_EXERCISE_: Word for word, restate each of the records below.

[Items from a data source]
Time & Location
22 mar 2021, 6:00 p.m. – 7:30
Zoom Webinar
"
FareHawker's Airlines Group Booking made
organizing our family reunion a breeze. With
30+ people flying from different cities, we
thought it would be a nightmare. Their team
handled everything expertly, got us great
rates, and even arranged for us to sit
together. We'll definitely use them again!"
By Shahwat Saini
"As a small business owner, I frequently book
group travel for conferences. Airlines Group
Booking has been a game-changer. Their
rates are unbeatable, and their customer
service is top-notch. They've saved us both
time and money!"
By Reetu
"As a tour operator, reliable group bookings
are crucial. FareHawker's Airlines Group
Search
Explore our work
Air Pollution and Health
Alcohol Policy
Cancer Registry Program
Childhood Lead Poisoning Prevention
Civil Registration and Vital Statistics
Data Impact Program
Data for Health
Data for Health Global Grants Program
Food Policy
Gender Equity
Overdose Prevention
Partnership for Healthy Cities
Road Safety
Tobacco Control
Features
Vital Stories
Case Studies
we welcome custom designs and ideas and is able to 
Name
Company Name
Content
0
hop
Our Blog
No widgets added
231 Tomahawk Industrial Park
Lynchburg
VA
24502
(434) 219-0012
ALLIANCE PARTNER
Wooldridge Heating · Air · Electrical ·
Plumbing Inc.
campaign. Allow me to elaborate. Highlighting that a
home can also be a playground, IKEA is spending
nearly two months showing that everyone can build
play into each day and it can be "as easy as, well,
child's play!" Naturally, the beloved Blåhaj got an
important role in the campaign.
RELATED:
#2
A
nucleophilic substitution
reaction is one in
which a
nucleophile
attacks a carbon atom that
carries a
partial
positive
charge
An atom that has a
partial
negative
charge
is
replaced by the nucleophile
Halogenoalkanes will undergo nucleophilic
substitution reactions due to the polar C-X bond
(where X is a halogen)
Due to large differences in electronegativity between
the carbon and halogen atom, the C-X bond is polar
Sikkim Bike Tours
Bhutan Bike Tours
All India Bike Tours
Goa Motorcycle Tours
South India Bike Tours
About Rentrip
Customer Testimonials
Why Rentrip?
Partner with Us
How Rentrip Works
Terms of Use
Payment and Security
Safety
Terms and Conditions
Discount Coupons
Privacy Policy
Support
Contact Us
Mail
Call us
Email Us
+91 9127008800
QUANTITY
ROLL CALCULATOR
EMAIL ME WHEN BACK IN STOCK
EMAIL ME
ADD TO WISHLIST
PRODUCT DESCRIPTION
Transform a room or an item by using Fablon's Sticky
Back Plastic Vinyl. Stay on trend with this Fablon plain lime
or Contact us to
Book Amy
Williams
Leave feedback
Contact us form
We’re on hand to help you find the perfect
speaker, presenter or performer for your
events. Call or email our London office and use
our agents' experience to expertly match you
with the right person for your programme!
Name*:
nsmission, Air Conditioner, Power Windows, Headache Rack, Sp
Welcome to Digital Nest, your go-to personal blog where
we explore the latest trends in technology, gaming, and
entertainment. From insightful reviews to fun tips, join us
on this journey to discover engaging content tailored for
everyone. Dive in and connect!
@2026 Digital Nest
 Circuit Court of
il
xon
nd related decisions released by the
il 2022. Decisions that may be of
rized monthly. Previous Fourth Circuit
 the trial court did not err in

_ANSWER_:
Time & Location
22 mar 2021, 6:00 p.m. – 7:30
Zoom Webinar
"
FareHawker's Airlines Group Booking made
organizing our family reunion a breeze. With
30+ people flying from different cities, we
thought it would be a nightmare. Their team
handled everything expertly, got us great
rates, and even arranged for us to sit
together. We'll definitely use them again!"
By Shahwat Saini
"As a small business owner, I frequently book
group travel for conferences. Airlines Group
Booking has been a game-changer. Their
rates are unbeatable, and their customer
service is top-notch. They've saved us both
time and money!"
By Reetu
"As a tour operator, reliable group bookings
are crucial. FareHawker's Airlines Group
Search
Explore our work
Air Pollution and Health
Alcohol Policy
Cancer Registry Program
Childhood Lead Poisoning Prevention
Civil Registration and Vital Statistics
Data Impact Program
Data for Health
Data for Health Global Grants Program
Food Policy
Gender Equity
Overdose Prevention
Partnership for Healthy Cities
Road Safety
Tobacco Control
Features
Vital Stories
Case Studies
we welcome custom designs and ideas and is able to 
Name
Company Name
Content
0
hop
Our Blog
No widgets added
231 Tomahawk Industrial Park
Lynchburg
VA
24502
(434) 219-0012
ALLIANCE PARTNER
Wooldridge Heating · Air · Electrical ·
Plumbing Inc.
campaign. Allow me to elaborate. Highlighting that a
home can also be a playground, IKEA is spending
nearly two months showing that everyone can build
play into each day and it can be "as easy as, well,
child's play!" Naturally, the beloved Blåhaj got an
important role in the campaign.
RELATED:
#2
A
nucleophilic substitution
reaction is one in
which a
nucleophile
attacks a carbon atom that
carries a
partial
positive
charge
An atom that has a
partial
negative
charge
is
replaced by the nucleophile
Halogenoalkanes will undergo nucleophilic
substitution reactions due to the polar C-X bond
(where X is a halogen)
Due to large differences in electronegativity between
the carbon and halogen atom, the C-X bond is polar
Sikkim Bike Tours
Bhutan Bike Tours
All India Bike Tours
Goa Motorcycle Tours
South India Bike Tours
About Rentrip
Customer Testimonials
Why Rentrip?
Partner with Us
How Rentrip Works
Terms of Use
Payment and Security
Safety
Terms and Conditions
Discount Coupons
Privacy Policy
Support
Contact Us
Mail
Call us
Email Us
+91 9127008800
QUANTITY
ROLL CALCULATOR
EMAIL ME WHEN BACK IN STOCK
EMAIL ME
ADD TO WISHLIST
PRODUCT DESCRIPTION
Transform a room or an item by using Fablon's Sticky
Back Plastic Vinyl. Stay on trend with this Fablon plain lime
or Contact us to
Book Amy
Williams
Leave feedback
Contact us form
We’re on hand to help you find the perfect
speaker, presenter or performer for your
events. Call or email our London office and use
our agents' experience to expertly match you
with the right person for your programme!
Name*:
nsmission, Air Conditioner, Power Windows, Headache Rack, Sp
Welcome to Digital Nest, your go-to personal blog where
we explore the latest trends in technology, gaming, and
entertainment. From insightful reviews to fun tips, join us
on this journey to discover engaging content tailored for
everyone. Dive in and connect!
@2026 Digital Nest
 Circuit Court of
il
xon
nd related decisions released by the
il 2022. Decisions that may be of
rized monthly. Previous Fourth Circuit
 the trial court did not err in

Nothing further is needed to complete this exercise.